Les heures d’épreuve touchaient heureusement à leur terme. Nous avions retrouvé à Mangalia le général Canrobert. Sa présence avait produit le meilleur effet sur les troupes. J’ai vu de pauvres soldats embrasser les pans de son uniforme en l’appelant leur père. Le général contemplait avec une profonde tristesse les restes de sa magnifique division; mais la reconnaissance de ses soldats adoucissait sa mâle douleur. La première division, en retrouvant son chef, avait retrouvé l’espérance.

On s’arrêta peu de temps à Mangalia, et dès qu’on s’éloigna de cette petite ville, l’horrible fléau sembla diminuer.
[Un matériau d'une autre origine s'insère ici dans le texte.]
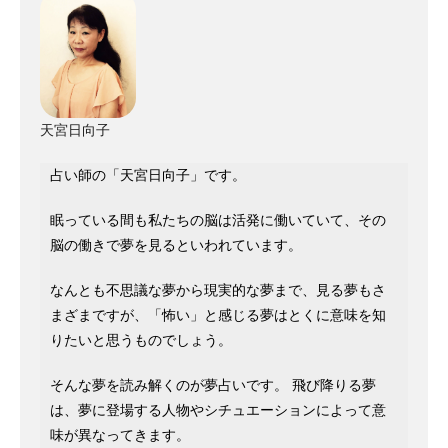
天宮日向子
占い師の「天宮日向子」です。
眠っている間も私たちの脳は活発に働いていて、その
脳の働きで夢を見るといわれています。
なんとも不思議な夢から現実的な夢まで、見る夢もさ
まざまですが、「怖い」と感じる夢はとくに意味を知
りたいと思うものでしょう。
そんな夢を読み解くのが夢占いです。 飛び降りる夢
は、夢に登場する人物やシチュエーションによって意
味が異なってきます。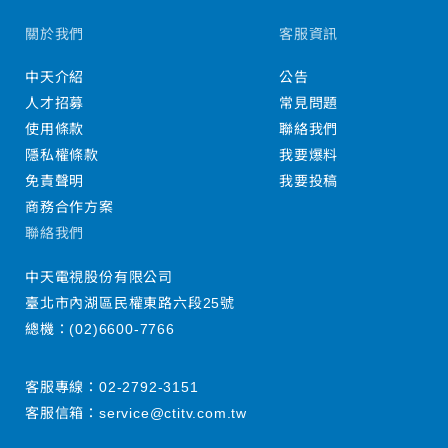
關於我們
客服資訊
中天介紹
公告
人才招募
常見問題
使用條款
聯絡我們
隱私權條款
我要爆料
免責聲明
我要投稿
商務合作方案
聯絡我們
中天電視股份有限公司
臺北市內湖區民權東路六段25號
總機：
(02)6600-7766
客服專線：
02-2792-3151
客服信箱：
service@ctitv.com.tw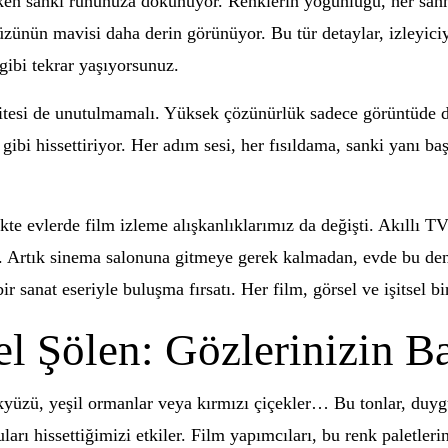
erken sanki ruhunuza dokunuyor. Renklerin yoğunluğu, her sahn
üzünün mavisi daha derin görünüyor. Bu tür detaylar, izleyici
gibi tekrar yaşıyorsunuz.
litesi de unutulmamalı. Yüksek çözünürlük sadece görüntüde de
 gibi hissettiriyor. Her adım sesi, her fısıldama, sanki yanı b
ikte evlerde film izleme alışkanlıklarımız da değişti. Akıllı T
ıyor. Artık sinema salonuna gitmeye gerek kalmadan, evde b
r sanat eseriyle buluşma fırsatı. Her film, görsel ve işitsel b
l Şölen: Gözlerinizin B
yüzü, yeşil ormanlar veya kırmızı çiçekler… Bu tonlar, duygu
rı hissettiğimizi etkiler. Film yapımcıları, bu renk paletlerin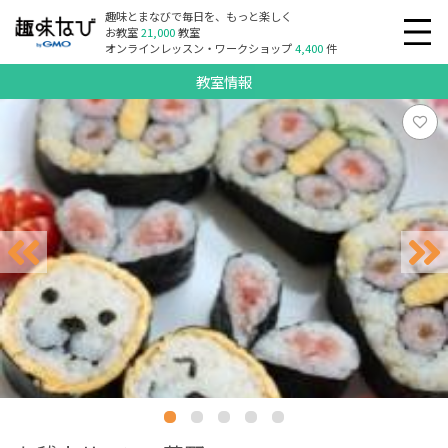
趣味とまなびで毎日を、もっと楽しく
お教室
21,000
教室
オンラインレッスン・ワークショップ
4,400
件
教室情報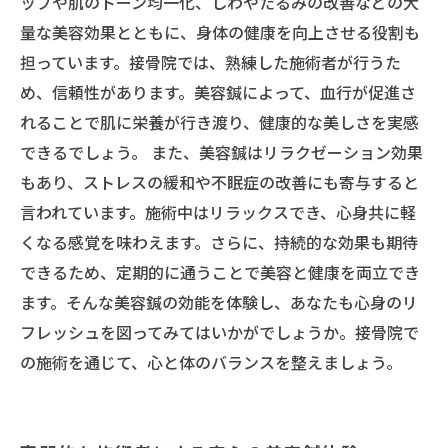
ップや肌のトーン均一化、しわやたるみの改善などの大
量な美容効果とともに、身体の健康を向上させる役割も
担っています。接骨院では、熟練した施術者が行うた
め、信頼性があります。美容鍼によって、血行が促進さ
れることで肌に栄養が行き渡り、健康的な美しさを実感
できるでしょう。 また、美容鍼はリラクゼーション効果
もあり、ストレスの緩和や不眠症の改善にも寄与すると
言われています。施術中はリラックスでき、心身共に軽
くなる感覚を味わえます。さらに、持続的な効果も期待
できるため、定期的に通うことで美容と健康を両立でき
ます。そんな美容鍼の効能を体験し、あなたも心身のリ
フレッシュを図ってみてはいかがでしょうか。接骨院で
の施術を通じて、心と体のバランスを整えましょう。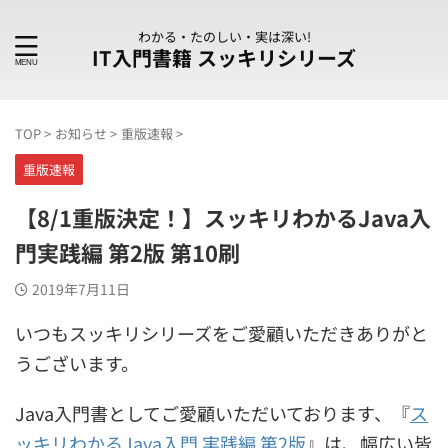
わかる・たのしい・実は深い!
IT入門書籍 スッキリシリーズ
TOP
>
お知らせ
>
重版速報
>
重版速報
【8/1重版決定！】スッキリわかるJava入
門実践編 第2版 第10刷
2019年7月11日
いつもスッキリシリーズをご愛顧いただきありがと
うございます。
Java入門書としてご愛顧いただいております、『
ス
ッキリわかるJava入門 実践編 第2版
』は、幅広い皆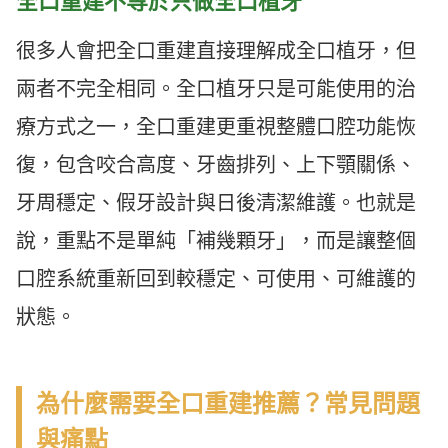
全口重建不等於只做全口植牙
很多人會把全口重建直接理解成全口植牙，但
兩者不完全相同。全口植牙只是可能使用的治
療方式之一，全口重建更重視整體口腔功能恢
復，包含咬合高度、牙齒排列、上下顎關係、
牙周穩定、假牙設計與日後清潔維護。也就是
說，重點不是單純「補幾顆牙」，而是讓整個
口腔系統重新回到較穩定、可使用、可維護的
狀態。
為什麼需要全口重建推薦？常見問題
與痛點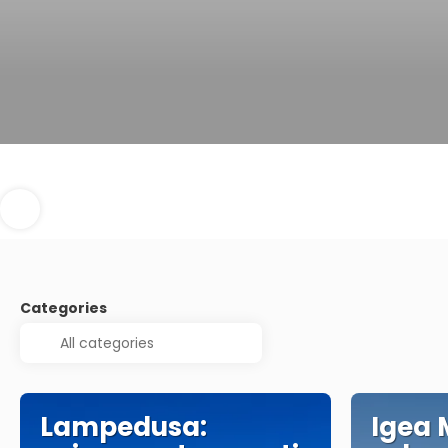
Categories
Lampedusa:
Igea 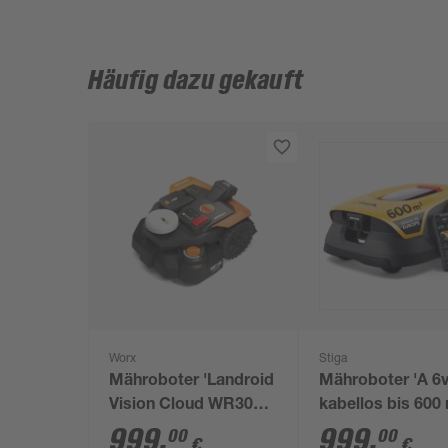
Häufig dazu gekauft
Worx
Stiga
Mähroboter 'Landroid
Mähroboter 'A 6v
Vision Cloud WR308E'
kabellos bis 600
bis 800 m²
999
,
999
,
00
00
€
€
Il y eut bien encore quelques cas, mais le choléra se reposait; il avait assez fait de victimes pour être fatigué. La moitié des bachi-bozouks étaient morts, une partie fuyait à tire-d’aile vers Varna sans se retourner; le reste, en désordre, demeurait encore fidèle au drapeau. Nous reprîmes, pour rentrer à Varna, le même chemin que nous avions suivi pour entrer dans la Dobrutcha.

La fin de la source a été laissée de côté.